1. Field of the Invention
The present invention relates generally to data anonymization. More specifically, the present invention relates to a system and method for data anonymization using hierarchical data clustering and perturbation.
2. Related Art
In today's digital society, record-level data has increasingly become a vital source of information for businesses and other entities. For example, many government agencies are required to release census and other record-level data to the public, to make decision-making more transparent. Although transparency can be a significant driver for economic activity, care must to be taken to safeguard the privacy of individuals and to prevent sensitive information from falling into the wrong hands. To preserve privacy, record-level data must be anonymized so that no individual can be identified from the data.
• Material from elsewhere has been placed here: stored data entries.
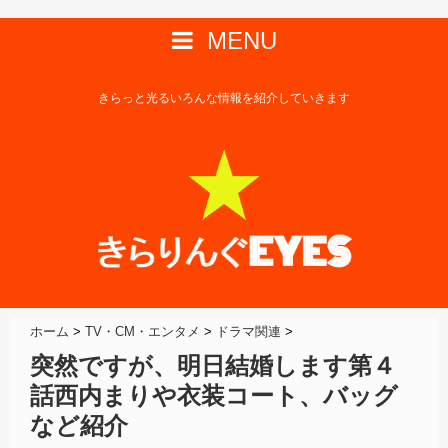
MENU
きらっと光るいろんな情報を紹介していきます
ホーム
>
TV・CM・エンタメ
>
ドラマ関連
>
突然ですが、明日結婚します第４
話西内まりや衣装コート、バッグ
など紹介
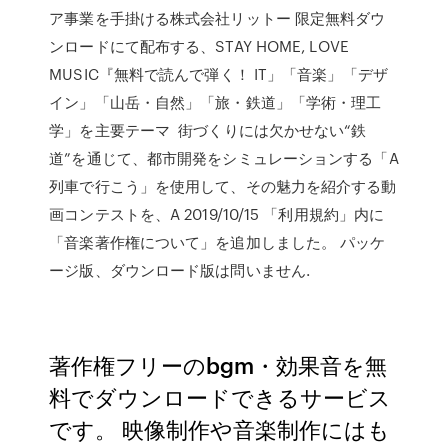
ア事業を手掛ける株式会社リットー 限定無料ダウ
ンロードにて配布する、STAY HOME, LOVE
MUSIC『無料で読んで弾く！ IT」「音楽」「デザ
イン」「山岳・自然」「旅・鉄道」「学術・理工
学」を主要テーマ 街づくりには欠かせない“鉄
道”を通じて、都市開発をシミュレーションする「A
列車で行こう」を使用して、その魅力を紹介する動
画コンテストを、A 2019/10/15 「利用規約」内に
「音楽著作権について」を追加しました。 パッケ
ージ版、ダウンロード版は問いません.
著作権フリーのbgm・効果音を無
料でダウンロードできるサービス
です。 映像制作や音楽制作にはも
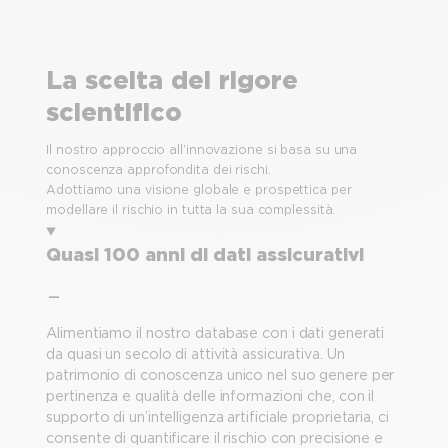
La scelta del rigore
scientifico
Il nostro approccio all’innovazione si basa su una
conoscenza approfondita dei rischi.
Adottiamo una visione globale e prospettica per
modellare il rischio in tutta la sua complessità.
Quasi 100 anni di dati assicurativi
Alimentiamo il nostro database con i dati generati
da quasi un secolo di attività assicurativa. Un
patrimonio di conoscenza unico nel suo genere per
pertinenza e qualità delle informazioni che, con il
supporto di un’intelligenza artificiale proprietaria, ci
consente di quantificare il rischio con precisione e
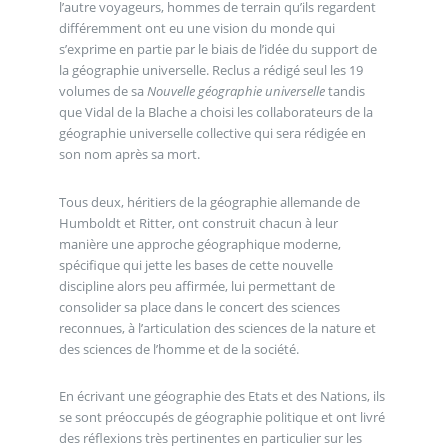
l’autre voyageurs, hommes de terrain qu’ils regardent
différemment ont eu une vision du monde qui
s’exprime en partie par le biais de l’idée du support de
la géographie universelle. Reclus a rédigé seul les 19
volumes de sa
Nouvelle géographie universelle
tandis
que Vidal de la Blache a choisi les collaborateurs de la
géographie universelle collective qui sera rédigée en
son nom après sa mort.
Tous deux, héritiers de la géographie allemande de
Humboldt et Ritter, ont construit chacun à leur
manière une approche géographique moderne,
spécifique qui jette les bases de cette nouvelle
discipline alors peu affirmée, lui permettant de
consolider sa place dans le concert des sciences
reconnues, à l’articulation des sciences de la nature et
des sciences de l’homme et de la société.
En écrivant une géographie des Etats et des Nations, ils
se sont préoccupés de géographie politique et ont livré
des réflexions très pertinentes en particulier sur les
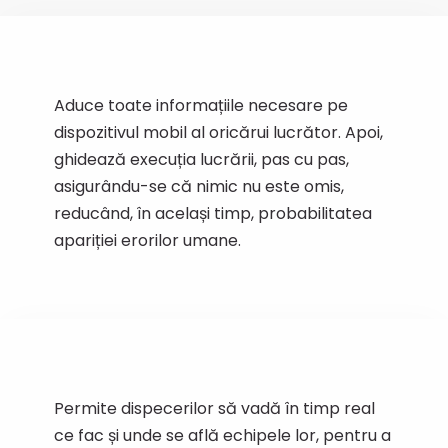
Aduce toate informațiile necesare pe
dispozitivul mobil al oricărui lucrător. Apoi,
ghidează execuția lucrării, pas cu pas,
asigurându-se că nimic nu este omis,
reducând, în același timp, probabilitatea
apariției erorilor umane.
Permite dispecerilor să vadă în timp real
ce fac și unde se află echipele lor, pentru a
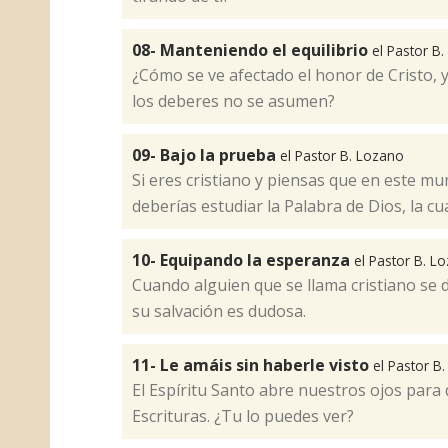
08- Manteniendo el equilibrio
el Pastor B
¿Cómo se ve afectado el honor de Cristo, 
los deberes no se asumen?​
09- Bajo la prueba
el Pastor B. Lozano
Si eres cristiano y piensas que en este mu
deberías estudiar la Palabra de Dios, la cu
10- Equipando la esperanza
el Pastor B. L
​Cuando alguien que se llama cristiano se 
su salvación es dudosa.
11- Le amáis sin haberle visto
el Pastor B
El Espíritu Santo abre nuestros ojos para
Escrituras. ¿Tu lo puedes ver?​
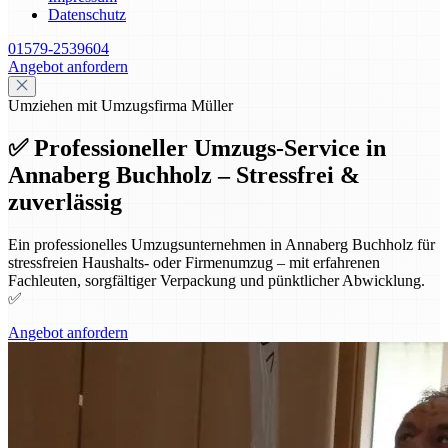
Datenschutz
01579-2539604
Angebot anfordern
Umziehen mit Umzugsfirma Müller
✅ Professioneller Umzugs-Service in
Annaberg Buchholz – Stressfrei &
zuverlässig
Ein professionelles Umzugsunternehmen in Annaberg Buchholz für
stressfreien Haushalts- oder Firmenumzug – mit erfahrenen
Fachleuten, sorgfältiger Verpackung und pünktlicher Abwicklung.
✅
Angebot anfordern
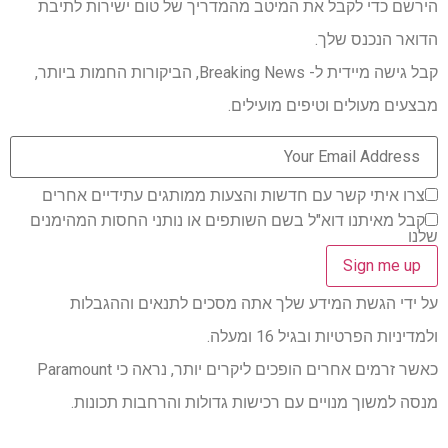
הירשם כדי לקבל את המיטב מהמדריך של טום ישירות לתיבת
הדואר הנכנס שלך.
קבל גישה מיידית ל- Breaking News, הביקורות החמות ביותר,
מבצעים מעולים וטיפים מועילים.
צרו איתי קשר עם חדשות והצעות ממותגים עתידיים אחרים
קבל מאיתנו דוא"ל בשם השותפים או נותני החסות המהימנים
שלנו
על ידי הגשת המידע שלך אתה מסכים לתנאים וההגבלות
ולמדיניות הפרטיות ובגיל 16 ומעלה.
כאשר זרמים אחרים הופכים ליקרים יותר, נראה כי Paramount
מנסה למשוך מנויים עם רכישות גדולות והרחבות תכונות.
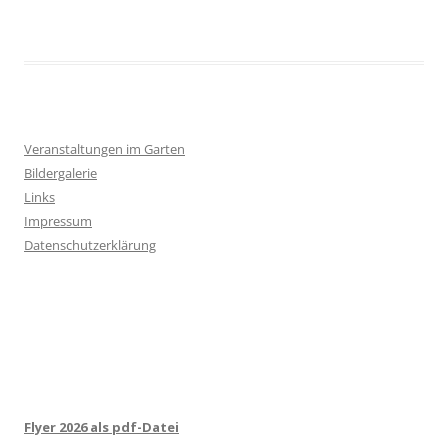
Veranstaltungen im Garten
Bildergalerie
Links
Impressum
Datenschutzerklärung
Flyer 2026 als pdf-Datei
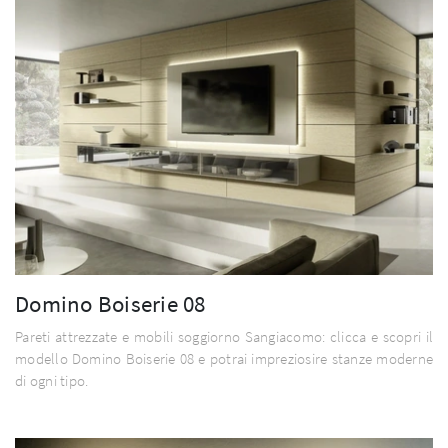
Domino Boiserie 08
Pareti attrezzate e mobili soggiorno Sangiacomo: clicca e scopri il
modello Domino Boiserie 08 e potrai impreziosire stanze moderne
di ogni tipo.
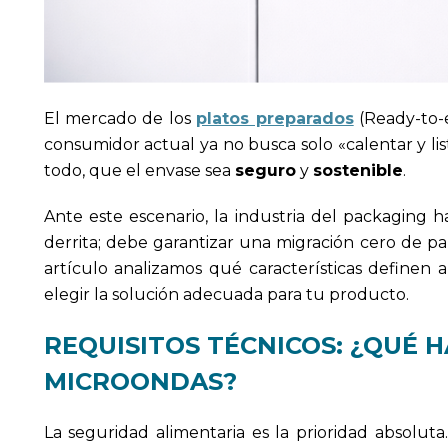
El mercado de los
platos preparados
(Ready-to-e
consumidor actual ya no busca solo «calentar y li
todo, que el envase sea
seguro
y
sostenible
.
Ante este escenario, la industria del packaging 
derrita; debe garantizar una migración cero de p
artículo analizamos qué características definen
elegir la solución adecuada para tu producto.
REQUISITOS TÉCNICOS: ¿QUÉ 
MICROONDAS?
La seguridad alimentaria es la prioridad absolut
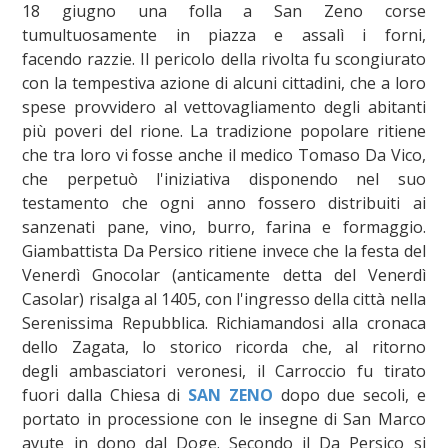
18 giugno una folla a San Zeno corse
tumultuosamente in piazza e assalì i forni,
facendo razzie. Il pericolo della rivolta fu scongiurato
con la tempestiva azione di alcuni cittadini, che a loro
spese provvidero al vettovagliamento degli abitanti
più poveri del rione. La tradizione popolare ritiene
che tra loro vi fosse anche il medico Tomaso Da Vico,
che perpetuò l'iniziativa disponendo nel suo
testamento che ogni anno fossero distribuiti ai
sanzenati pane, vino, burro, farina e formaggio.
Giambattista Da Persico ritiene invece che la festa del
Venerdì Gnocolar (anticamente detta del Venerdì
Casolar) risalga al 1405, con l'ingresso della città nella
Serenissima Repubblica. Richiamandosi alla cronaca
dello Zagata, lo storico ricorda che, al ritorno
degli ambasciatori veronesi, il Carroccio fu tirato
fuori dalla Chiesa di
SAN ZENO
dopo due secoli, e
portato in processione con le insegne di San Marco
avute in dono dal Doge. Secondo il Da Persico si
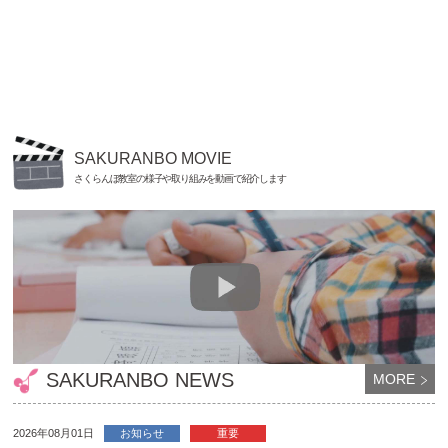
SAKURANBO MOVIE
さくらんぼ教室の様子や取り組みを動画で紹介します
SAKURANBO NEWS
MORE
2026年08月01日
お知らせ
重要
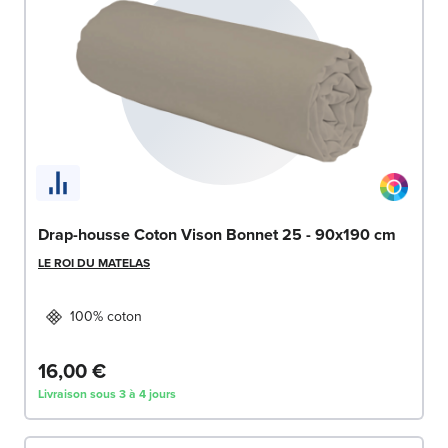
Drap-housse Coton Vison Bonnet 25 - 90x190 cm
LE ROI DU MATELAS
100% coton
16,00 €
Livraison sous 3 à 4 jours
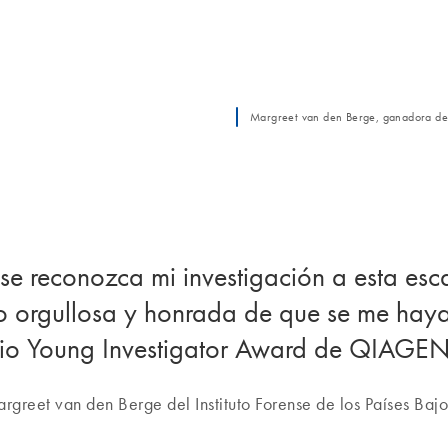
Margreet van den Berge, ganadora de
se reconozca mi investigación a esta es
to orgullosa y honrada de que se me ha
io Young Investigator Award de QIAGEN
rgreet van den Berge del Instituto Forense de los Países Baj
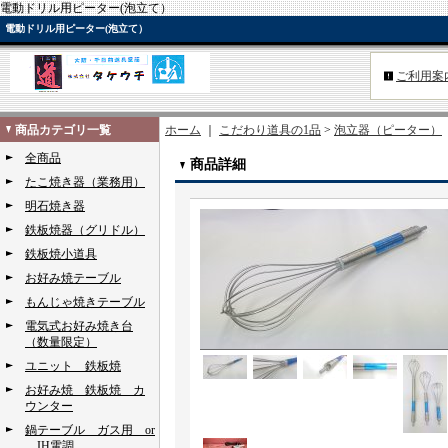
電動ドリル用ピーター(泡立て）
電動ドリル用ピーター(泡立て）
ご利用案
商品カテゴリ一覧
ホーム
｜
こだわり道具の1品
>
泡立器（ピーター）
全商品
商品詳細
たこ焼き器（業務用）
明石焼き器
鉄板焼器（グリドル）
鉄板焼小道具
お好み焼テーブル
もんじゃ焼きテーブル
電気式お好み焼き台
（数量限定）
ユニット 鉄板焼
お好み焼 鉄板焼 カ
ウンター
鍋テーブル ガス用 or
IH電調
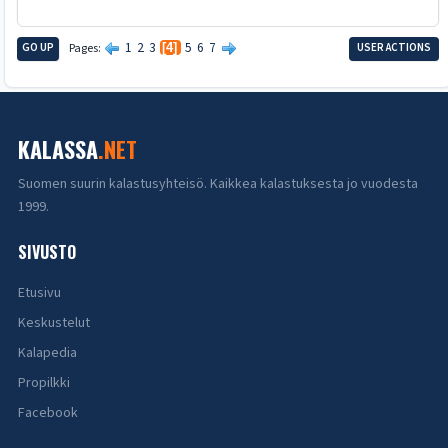
1
2
3
5
6
7
GO UP
Pages
4
USER ACTIONS
KALASSA
.NET
Suomen suurin kalastusyhteisö. Kaikkea kalastuksesta jo vuodesta
1999.
SIVUSTO
Etusivu
Keskustelut
Kalapedia
Propilkki
Facebook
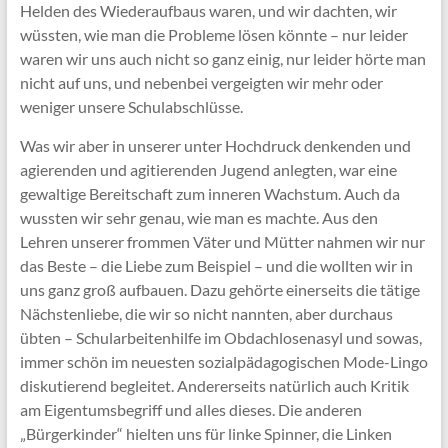
Helden des Wiederaufbaus waren, und wir dachten, wir
wüssten, wie man die Probleme lösen könnte – nur leider
waren wir uns auch nicht so ganz einig, nur leider hörte man
nicht auf uns, und nebenbei vergeigten wir mehr oder
weniger unsere Schulabschlüsse.
Was wir aber in unserer unter Hochdruck denkenden und
agierenden und agitierenden Jugend anlegten, war eine
gewaltige Bereitschaft zum inneren Wachstum. Auch da
wussten wir sehr genau, wie man es machte. Aus den
Lehren unserer frommen Väter und Mütter nahmen wir nur
das Beste – die Liebe zum Beispiel – und die wollten wir in
uns ganz groß aufbauen. Dazu gehörte einerseits die tätige
Nächstenliebe, die wir so nicht nannten, aber durchaus
übten – Schularbeitenhilfe im Obdachlosenasyl und sowas,
immer schön im neuesten sozialpädagogischen Mode-Lingo
diskutierend begleitet. Andererseits natürlich auch Kritik
am Eigentumsbegriff und alles dieses. Die anderen
„Bürgerkinder“ hielten uns für linke Spinner, die Linken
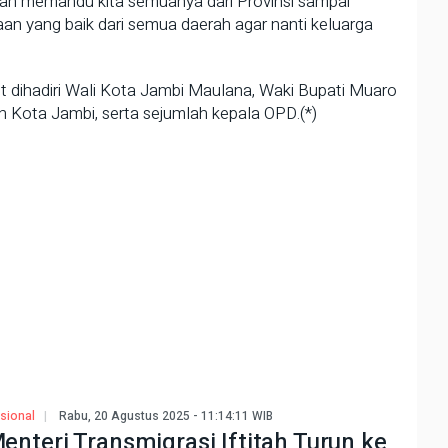
an memandu kita semuanya dari Provinsi sampai
n yang baik dari semua daerah agar nanti keluarga
t dihadiri Wali Kota Jambi Maulana, Waki Bupati Muaro
 Kota Jambi, serta sejumlah kepala OPD.(*)
sional
Rabu, 20 Agustus 2025 - 11:14:11 WIB
enteri Transmigrasi Iftitah Turun ke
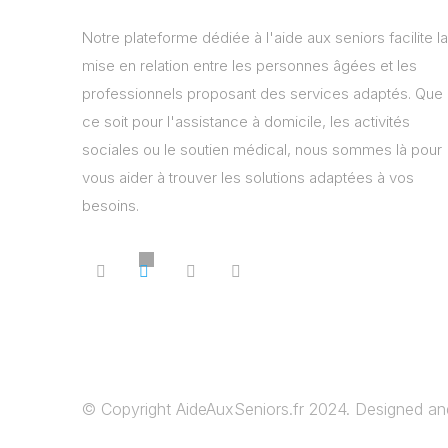
Notre plateforme dédiée à l'aide aux seniors facilite la
mise en relation entre les personnes âgées et les
professionnels proposant des services adaptés. Que
ce soit pour l'assistance à domicile, les activités
sociales ou le soutien médical, nous sommes là pour
vous aider à trouver les solutions adaptées à vos
besoins.
© Copyright AideAuxSeniors.fr 2024. Designed a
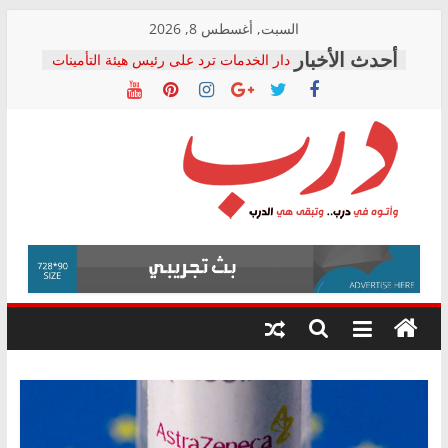
Skip
السبت, أغسطس 8, 2026
to
دار الخدمات ترد على رئيس هيئة التأمينات
content
بعد مؤتمره الصحفي: إنكار الأزمة لا ينهي
معاناة أصحاب المعاشات.. ونطالب بكشف
الشركة المنفذة
فرحات سليمان يكتب: القطاع الصحي إلى
أين؟
حزب التحالف الشعبي يطلق لجنة “الحق
درب
في الصحة” بالإسكندرية لرصد الانتهاكات
ودعم المرضى
صور .. اعتماد الرسومات النهائية للقرار
وأتوه
الوزاري لمدينة الصحفيين.. وانتهاء أعمال
في
إنشاء المبنى الإداري
درب..
المجلس القومي لحقوق الإنسان يعلن
وتبقى
متابعة قضية الدكتور محمد زهران.. ويؤكد:
هي
قرينة البراءة وضمانات المحاكمة العادلة
حق أصيل
الدرب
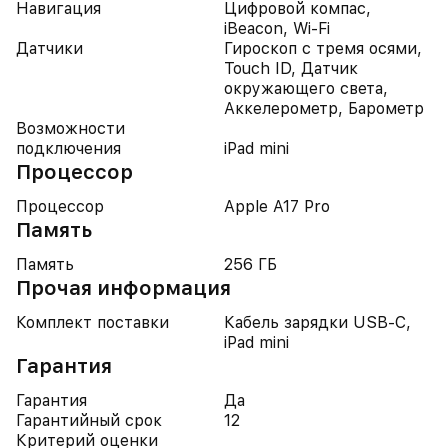
Навигация
Цифровой компас,
iBeacon, Wi-Fi
Датчики
Гироскоп с тремя осями,
Touch ID, Датчик
окружающего света,
Аккелерометр, Барометр
Возможности
подключения
iPad mini
Процессор
Процессор
Apple A17 Pro
Память
Память
256 ГБ
Прочая информация
Комплект поставки
Кабель зарядки USB-C,
iPad mini
Гарантия
Гарантия
Да
Гарантийный срок
12
Критерий оценки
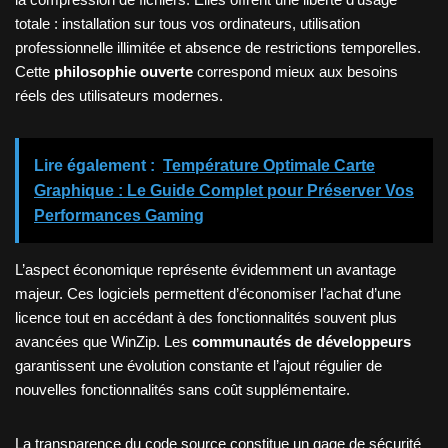
totale : installation sur tous vos ordinateurs, utilisation
professionnelle illimitée et absence de restrictions temporelles.
Cette
philosophie ouverte
correspond mieux aux besoins
réels des utilisateurs modernes.
Lire également :
Température Optimale Carte
Graphique : Le Guide Complet pour Préserver Vos
Performances Gaming
L’aspect économique représente évidemment un avantage
majeur. Ces logiciels permettent d’économiser l’achat d’une
licence tout en accédant à des fonctionnalités souvent plus
avancées que WinZip. Les
communautés de développeurs
garantissent une évolution constante et l’ajout régulier de
nouvelles fonctionnalités sans coût supplémentaire.
La transparence du code source constitue un gage de sécurité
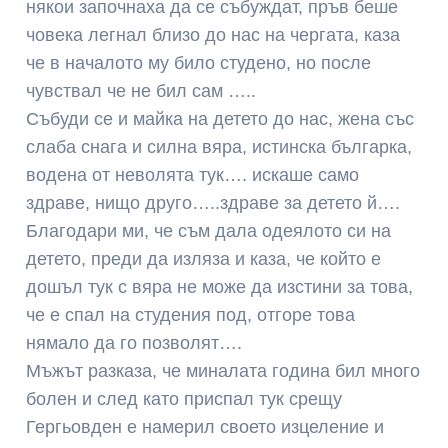
някои започнаха да се събуждат, пръв беше
човека легнал близо до нас на чергата, каза
че в началото му било студено, но после
чувствал че не бил сам …..
Събуди се и майка на детето до нас, жена със
слаба снага и силна вяра, истинска българка,
водена от неволята тук…. искаше само
здраве, нищо друго…..здраве за детето й….
Благодари ми, че съм дала одеялото си на
детето, преди да изляза и каза, че който е
дошъл тук с вяра не може да изстини за това,
че е спал на студения под, отгоре това
нямало да го позволят….
Мъжът разказа, че миналата година бил много
болен и след като приспал тук срещу
Гергьовден е намерил своето изцеление и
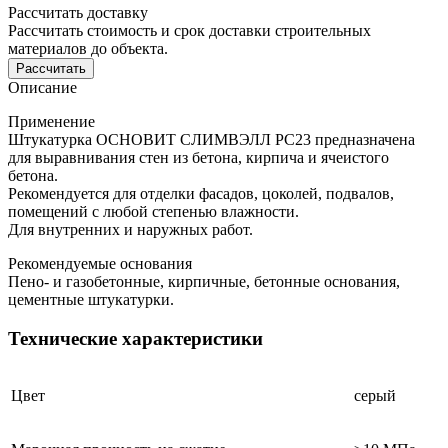
Рассчитать доставку
Рассчитать стоимость и срок доставки строительных
материалов до объекта.
Рассчитать
Описание
Применение
Штукатурка ОСНОВИТ СЛИМВЭЛЛ PC23 предназначена
для выравнивания стен из бетона, кирпича и ячеистого
бетона.
Рекомендуется для отделки фасадов, цоколей, подвалов,
помещений с любой степенью влажности.
Для внутренних и наружных работ.
Рекомендуемые основания
Пено- и газобетонные, кирпичные, бетонные основания,
цементные штукатурки.
Технические характеристики
Цвет
серый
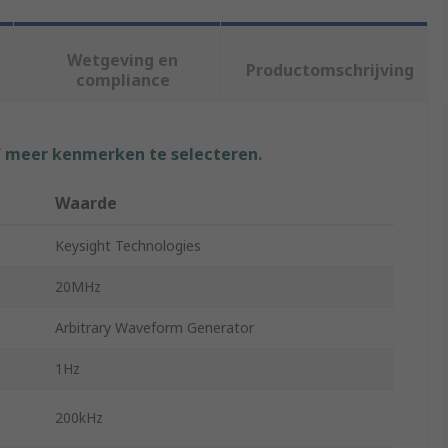
Wetgeving en
Productomschrijving
compliance
f meer kenmerken te selecteren.
Waarde
Keysight Technologies
20MHz
Arbitrary Waveform Generator
1Hz
200kHz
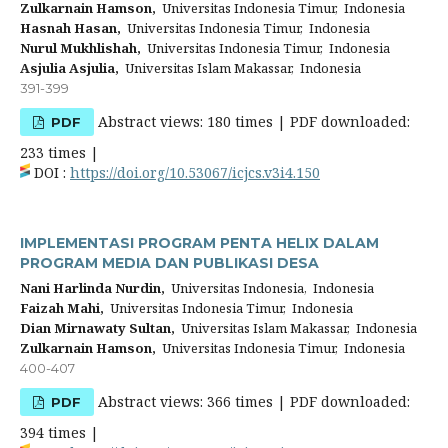
Zulkarnain Hamson,
Universitas Indonesia Timur, Indonesia
Hasnah Hasan,
Universitas Indonesia Timur, Indonesia
Nurul Mukhlishah,
Universitas Indonesia Timur, Indonesia
Asjulia Asjulia,
Universitas Islam Makassar, Indonesia
391-399
Abstract views: 180 times | PDF downloaded:
PDF
233 times |
DOI :
https://doi.org/10.53067/icjcs.v3i4.150
IMPLEMENTASI PROGRAM PENTA HELIX DALAM
PROGRAM MEDIA DAN PUBLIKASI DESA
Nani Harlinda Nurdin,
Universitas Indonesia, Indonesia
Faizah Mahi,
Universitas Indonesia Timur, Indonesia
Dian Mirnawaty Sultan,
Universitas Islam Makassar, Indonesia
Zulkarnain Hamson,
Universitas Indonesia Timur, Indonesia
400-407
Abstract views: 366 times | PDF downloaded:
PDF
394 times |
Many methods have been proposed for anonymization of data. One method for the anonymization of census data, known as attribute suppression, involves not releasing attributes that may lead to identification. However, even if direct identifiers are removed, it is still possible to isolate individuals who have unique values for the combination of all released attributes. As such, it might be possible to identify certain individuals by linking the released data to externally available datasets.
One common metric for anonymization is known as k-anonymity. K-anonymity requires that each record is the same as at least k−1 other records with respect to certain identifying attributes. One method for achieving k-anonymity, known as generalization, involves replacing values for identifying attributes by more general values to achieve k-anonymity. Research groups have analyzed the computational complexity of achieving k-anonymity, and demonstrated that it is NP-hard. Some advanced methods for attaining k-anonymity include approximation algorithms to achieve k-anonymity, optimal k-anonymity, privacy enhancing k-anonymity in distributed scenarios, personalized privacy preservation, and multi-dimensional k-anonymity.
However, achieving k-anonymity by generalization is not feasible in cases of high-dimensional datasets because there are many attributes and unique combinations even after the generalization of some attributes. It has been shown using two simple attacks that a k-anonymized dataset has some subtle, but severe, privacy problems. A powerful privacy criterion called l-diversity has been proposed that can defend against such attacks. However, research shows that l-diversity has a number of limitations and is neither necessary nor sufficient to prevent attribute disclosure. A privacy approach referred to as t-closeness has been proposed, and requires that the distribution of a sensitive attribute in any equivalence class is close to the distribution of the attribute in the overall table.
Another approach for anonymization of data involves perturbation of an entire dataset by adding random noise or swapping the values of one record with another record. This ensures that even if a unique record is isolated, it may not correspond to any real person. However, this metric destroys the correlations among different attributes, which may cause statistical inferences from the data to no longer be valid.
Thus, a need exists for a system for data anonymization that can be applied to high-dimensional data sets while maintaining statistical information at different levels of the data.